Leaving the pictures aside, repeat each line below exactly.

......

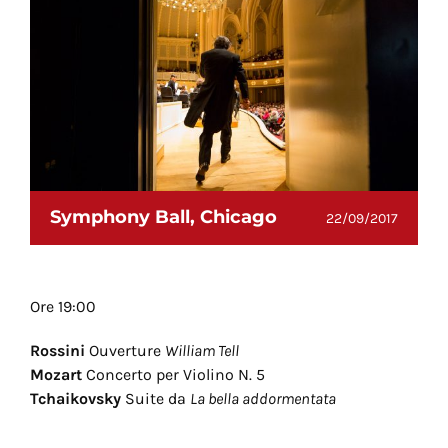
Symphony Ball, Chicago
22/09/2017
Ore 19:00
Rossini
Ouverture
William Tell
Mozart
Concerto per Violino N. 5
Tchaikovsky
Suite da
La bella addormentata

......

**TASK ANSWER**:
Symphony Ball, Chicago
22/09/2017
Ore 19:00
Rossini
Ouverture
William Tell
Mozart
Concerto per Violino N. 5
Tchaikovsky
Suite da
La bella addormentata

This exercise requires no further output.